▶ [Work to complete]:
Return each line of the records with nothing changed, pictures excepted.
#####
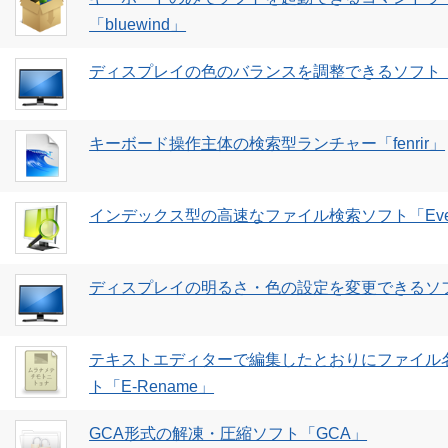
「bluewind」
ディスプレイの色のバランスを調整できるソフト「Scr
キーボード操作主体の検索型ランチャー「fenrir」
インデックス型の高速なファイル検索ソフト「Every
ディスプレイの明るさ・色の設定を変更できるソ
テキストエディターで編集したとおりにファイル
ト「E-Rename」
GCA形式の解凍・圧縮ソフト「GCA」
#####
▶ [Solved exercise]:
「bluewind」
ディスプレイの色のバランスを調整できるソフト「Scr
キーボード操作主体の検索型ランチャー「fenrir」
インデックス型の高速なファイル検索ソフト「Every
ディスプレイの明るさ・色の設定を変更できるソ
テキストエディターで編集したとおりにファイル
ト「E-Rename」
GCA形式の解凍・圧縮ソフト「GCA」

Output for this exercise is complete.